Visit the official website of the Ministry of Road Transport and Highways (Parivahan Sewa).

Navigate to the “Driving Licence” services and choose “Apply Online”.

Select “Services on Driving Licence” and fill out the application form.

Pay the necessary fees for a duplicate license online.

3. Document Submission:

Submit the FIR, online application form, and other required documents (like age and address proof) at your local RTO.

4. RTO Visit:

Schedule and attend an appointment at the RTO for verification.

5. Receive Duplicate Licence:

Once verified, the duplicate licence will be sent to your registered address.

What to Do If Your Driving Licence Expires?

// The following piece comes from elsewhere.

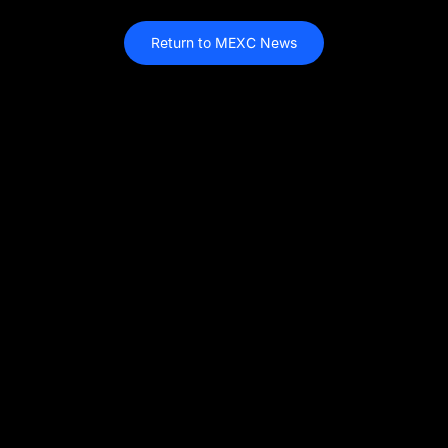
Return to MEXC News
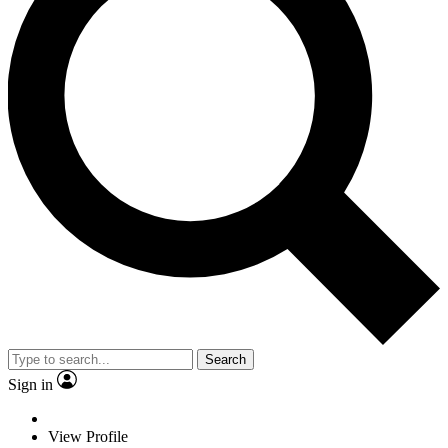
Search
Sign in
View Profile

If your driving licence expires, it’s imperative to renew it at the earliest. Here’s a step-wise guide for the renewal process:

1. Application Form:

Fill out the application form (Form 9) available online on the Parivahan Sewa website or at your local RTO.

2. Document Submission:

Along with the application, submit the expired driving licence, passport-size photos, and medical certificate (Form 1A), if applicable.

3. Fee Payment:

Pay the prescribed renewal fee online or at the RTO.

4. RTO Appointment:

Book and attend an appointment for document and application verification.

5. Licence Renewal:

Post-verification, the renewed licence will be issued. You may receive it on the spot or it might be sent to your registered address.

Final Thoughts

Navigating through the multifaceted process of obtaining, renewing, and maintaining a valid driving licence in India can appear daunting, but with the right information, the journey becomes significantly smoother. 

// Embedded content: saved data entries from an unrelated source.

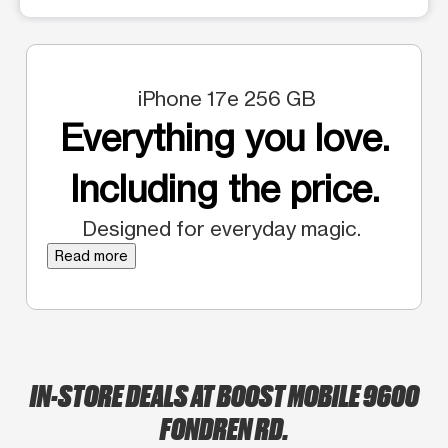
iPhone 17e 256 GB
Everything you love.
Including the price.
Designed for everyday magic.
Read more
IN-STORE DEALS AT BOOST MOBILE 9600
FONDREN RD.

Understanding and respecting the rules and procedures associated with driving licences is not just a legal imperative but also a crucial step towards ensuring safety and order on the bustling roads of India. With this knowledge in hand, you're not only a lawful but also a responsible and informed driver contributing positively to the country’s driving community. 

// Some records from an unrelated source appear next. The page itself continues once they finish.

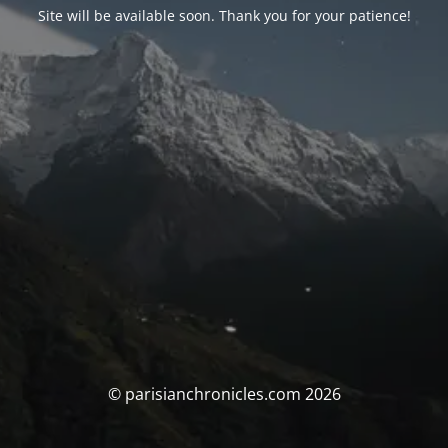
Site will be available soon. Thank you for your patience!
© parisianchronicles.com 2026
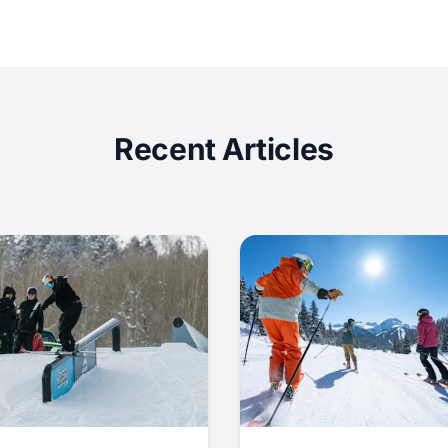
Recent Articles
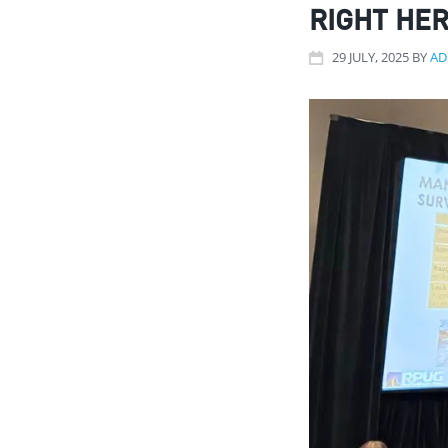
RIGHT HER
29
JULY
, 2025
BY
AD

  1. While my permanent licence is being processed, may I drive?

If your permanent licence arrives during the learner's licence validity term, you may drive using your learner's licence until then.

  1. After receiving a learner's licence, when may I apply for a permanent licence?

30 days after obtaining your learner's licence, but no later than 180 days before it expires, you may apply for a permanent licence.

  1. Is there an age restriction in India for getting a driver's licence?

The minimum age to operate a non-geared two-wheeler up to fifty is sixteen. The candidate must be at least eighteen (18) years old for other types of vehicles.

  1. How much time does a commercial driver's licence last?

Typically, a commercial driver's licence has a three-year expiration date and must be renewed.

  1. What paperwork is needed to renew a licence?

A completed Form 9, an expired driver's licence, passport-sized photos, and a medical certificate (if applicable) are required.

  1. Is it possible to renew my driver's licence online?

Indeed, a lot of Indian states allow drivers to renew their licences online. Consult the Parivahan Sewa website or your local RTO for more information.

  1. Does India accept International Driving Permits (IDPs)?

Driving abroad in nations that have ratified the 1949 Geneva Convention is permissible with an IDP. It cannot be used to drive in India.

  1. How may my lost driver's licence be replaced?

At your neighbourhood RTO or online, you must file a formal complaint, complete a duplicate licence application (L.L.D.), turn in the necessary paperwork, and pay the requisite price.

  1. What are the consequences of operating a vehicle without a valid licence?

According to the Motor Vehicles Act of 1988, driving without a valid licence carries a fine of Rs. 5,000, a maximum three-month jail sentence or both.

  1. I have a two-wheeler licence; can I drive a car with it?

No, each type of vehicle requires a distinct category of licence. A licence given for a two-wheeler cannot be used to drive an automobile, and vice versa.


This article is issued in the general public interest and meant for general information purposes only. Readers are advised not to rely on the contents of the article as conclusive in nature and should research further or consult an expert in this regard.